Issue about execution time of kernel functions becomes longer sometimes on TX1

In my current project on TX1, I implemented some kernel functions and also called some lib function like cublasHgemm/cublasSgemm. They would be called repeatedly for many times when the program is running.

I found the execution time of kernels is sometimes longer than expected, and they are out of proper range periodically. I take two examples of kernel functions for showing this issue. The first one is simply copy function. The second one is cublasSgemm. The partly code is as following:

void copy_ongpu(float * data, int n, float a, int index)
{
    copy_kernel<<<cuda_gridsize(n), BLOCK>>>(data, n, a, index);
}

__global__ void copy_kernel(float *data, int n, float a, int index)
{
    int i = (blockIdx.x + blockIdx.y*gridDim.x) * blockDim.x + threadIdx.x;
    if(i < n) data[i*index] = a;
}
void gemm(int TA, int TB, int M, int N, int K, float ALPHA, 
        float *A, int lda, 
        float *B, int ldb,
        float BETA,
        float *C, int ldc)
{
    cublasHandle_t handle = blas_handle();
    cudaError_t status = cublasSgemm(handle, (TB ? CUBLAS_OP_T : CUBLAS_OP_N), 
            (TA ? CUBLAS_OP_T : CUBLAS_OP_N), N, M, K, &ALPHA, B, ldb, A, lda, &BETA, C, ldc);
}

The execution time of the two kernel function is shown in the following list:
1_0.000245, 2_0.060202
1_0.012942, 2_0.075983
1_0.000337, 2_0.096875
1_0.000401, 2_0.089339
1_0.000090, 2_0.001132
1_0.005623, 2_0.086324
1_0.000158, 2_0.001125
1_0.000117, 2_0.001058
1_0.000161, 2_0.001382
1_0.000399, 2_0.072303
1_0.000259, 2_0.077122
1_0.000253, 2_0.022333
1_0.000409, 2_0.078325
1_0.000275, 2_0.040005
1_0.017100, 2_0.056319
1_0.000598, 2_0.077978
1_0.012182, 2_0.001941
1_0.005460, 2_0.001489
1_0.000273, 2_0.001107
1_0.000311, 2_0.073162
1_0.008051, 2_0.001236
1_0.000314, 2_0.100421
1_0.000292, 2_0.086024
1_0.005424, 2_0.080342
1_0.000250, 2_0.001184
1_0.000307, 2_0.001103
1_0.000280, 2_0.083244
1_0.021767, 2_0.057224
1_0.000283, 2_0.085701
1_0.000078, 2_0.001483
1_0.012397, 2_0.068785
1_0.012381, 2_0.066995
1_0.000170, 2_0.000868
1_0.085404, 2_0.001049
1_0.000061, 2_0.000422
1_0.005006, 2_0.080800

As the bolder font line indicated, the first kernel is sometimes 0.0X or 0.00X, instead of normal value 0.000X. Such longer time has been decrease the performance of program critically.
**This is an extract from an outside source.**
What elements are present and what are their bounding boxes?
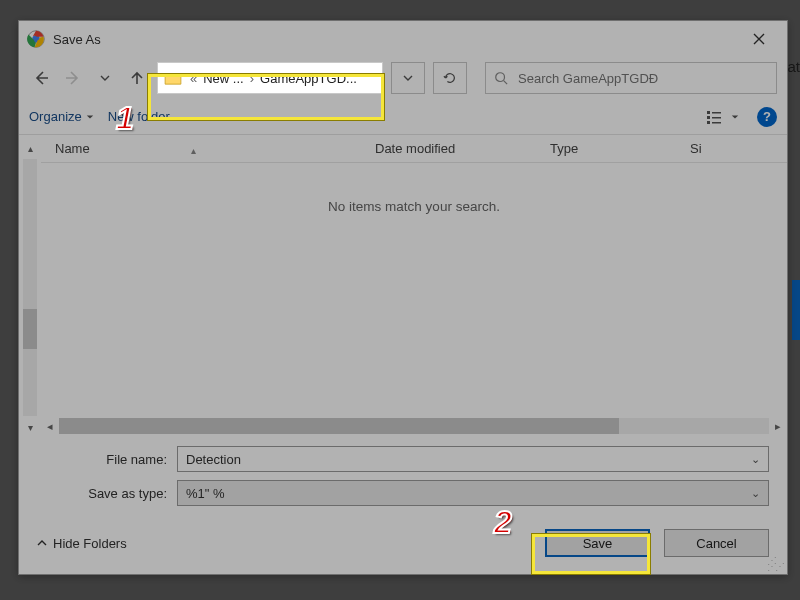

I just didn’t know what else kind of operation could impact the execution time of kernel function. Does anyone meet such issue?

Really appreciate for any help on this topic!

(1) It’s not clear what the timing methodology is; you may be measuring something other than what you think you are measuring

(2) The TX1 uses the same physical memory for the CPU and the GPU. I don’t know how the chip prioritizes memory access by the two processors, but conceivably CPU work can reduce bandwidth available to the GPU, negatively impacting GPU performance.

(3) You are likely to receive better answers in the sub-forum dedicated to TX1: https://devtalk.nvidia.com/default/board/164/jetson-tx1/

Thanks for your information. njuffa. I’ll forward this post on TX1 sub-forum.